A Summit Breakthrough

There's a picture from Brubeck's 1958 State Department tour of Desmond playing his saxophone in an Indian marketplace. He was trying to charm a cobra out of its basket.

On another occasion, when Brubeck found a piano that hadn't been warped by subtropical heat, he asked if he could use it at later concerts. A group of men picked up the 12-foot Boesendorfer and carried it through the streets on their shoulders.

Thirty years later, when the Cold War was quickly thawing, cultural diplomacy had become a little more refined. On May 31, 1988, President Ronald Reagan had invited Brubeck to join him at a gala dinner at Spaso House, the U.S. ambassador's residence in Moscow, during Reagan's summit meeting with Soviet leader Mikhail Gorbachev.

Three days of diplomatic talks had proved fruitless, and faces were grim during the dinner at the ambassador's house. Afterward, Brubeck and his group got up to play. A year before, they had performed to enthusiastic audiences in Moscow, Leningrad and Tallinn, Estonia, but on this night they were limited to only four songs. That was all they would need.

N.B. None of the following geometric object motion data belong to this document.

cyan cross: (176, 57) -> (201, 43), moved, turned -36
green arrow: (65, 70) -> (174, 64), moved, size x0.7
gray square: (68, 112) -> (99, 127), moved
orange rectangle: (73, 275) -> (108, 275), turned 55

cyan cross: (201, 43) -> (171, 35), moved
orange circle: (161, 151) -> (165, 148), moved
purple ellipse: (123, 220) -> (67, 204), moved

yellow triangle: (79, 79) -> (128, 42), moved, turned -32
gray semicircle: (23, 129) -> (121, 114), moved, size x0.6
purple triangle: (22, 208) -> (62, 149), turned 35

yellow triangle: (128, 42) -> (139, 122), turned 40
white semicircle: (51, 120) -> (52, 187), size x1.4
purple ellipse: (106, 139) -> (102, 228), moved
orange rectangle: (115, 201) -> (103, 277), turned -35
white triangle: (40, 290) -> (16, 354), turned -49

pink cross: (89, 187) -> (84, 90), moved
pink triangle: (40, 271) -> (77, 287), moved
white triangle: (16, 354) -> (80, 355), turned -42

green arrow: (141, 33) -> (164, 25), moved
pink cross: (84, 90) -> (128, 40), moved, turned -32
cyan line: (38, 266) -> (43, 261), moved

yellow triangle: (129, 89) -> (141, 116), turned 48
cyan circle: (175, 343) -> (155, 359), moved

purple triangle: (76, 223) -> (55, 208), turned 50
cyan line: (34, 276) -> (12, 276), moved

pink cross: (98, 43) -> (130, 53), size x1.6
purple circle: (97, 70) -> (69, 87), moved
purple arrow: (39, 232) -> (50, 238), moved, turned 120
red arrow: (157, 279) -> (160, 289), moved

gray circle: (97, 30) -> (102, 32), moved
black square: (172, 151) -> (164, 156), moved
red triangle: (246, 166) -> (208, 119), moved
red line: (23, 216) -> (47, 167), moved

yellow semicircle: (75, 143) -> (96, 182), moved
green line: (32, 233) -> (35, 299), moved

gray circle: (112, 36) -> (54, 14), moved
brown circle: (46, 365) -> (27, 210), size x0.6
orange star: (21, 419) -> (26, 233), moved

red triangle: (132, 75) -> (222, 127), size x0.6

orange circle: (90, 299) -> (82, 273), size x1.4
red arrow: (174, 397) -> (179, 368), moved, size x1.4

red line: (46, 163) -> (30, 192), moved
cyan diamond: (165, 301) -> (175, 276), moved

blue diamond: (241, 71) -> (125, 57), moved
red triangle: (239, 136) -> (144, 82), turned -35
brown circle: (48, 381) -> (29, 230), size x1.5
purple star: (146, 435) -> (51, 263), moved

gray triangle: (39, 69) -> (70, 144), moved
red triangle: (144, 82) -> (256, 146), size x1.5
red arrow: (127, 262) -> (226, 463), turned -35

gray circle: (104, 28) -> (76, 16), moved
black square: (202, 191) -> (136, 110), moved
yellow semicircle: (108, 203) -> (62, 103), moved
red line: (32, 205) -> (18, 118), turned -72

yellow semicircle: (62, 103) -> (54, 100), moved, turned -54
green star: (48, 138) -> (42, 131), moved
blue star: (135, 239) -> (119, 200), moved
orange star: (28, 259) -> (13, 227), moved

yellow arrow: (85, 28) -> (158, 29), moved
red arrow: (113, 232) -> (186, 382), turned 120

"The Russian guests appeared to appreciate the entertainment," the Associated Press soberly reported, "and many tapped along with their feet as Brubeck's quintet played."

During the final number, "Take Five," people noticed that even Gorbachev was drumming his fingers in time with the music.

"I can't understand Russian," Brubeck said, "but I can understand body language."

After the concert, according to the New York Times, Reagan was "bantering" with Brubeck "as Mr. Gorbachev and members of the ruling Politburo looked on with broad grins."

The diplomatic stalemate was suddenly broken, and the Americans and Soviets reached a historic agreement to dismantle parts of their nuclear arsenals.

"The next day," recalls Brubeck's longtime manager and producer, Russell Gloyd, "[Secretary of State] George Shultz broke through the ranks, gave Dave a big hug and said, 'Dave, you made the summit. No one was talking after three days. You made the breakthrough.' "

It may be a bit of an exaggeration to say that a piano player helped end the Cold War, but Brubeck and his music certainly didn't hurt. Ever since that first jazz journey in 1958, he understood the power of music to cross the boundaries of language, culture, politics and race.

When he took his music to new lands, people instantly recognized what they were hearing. "Jazz," Brubeck says, "is the voice of freedom, more than anything else in the world."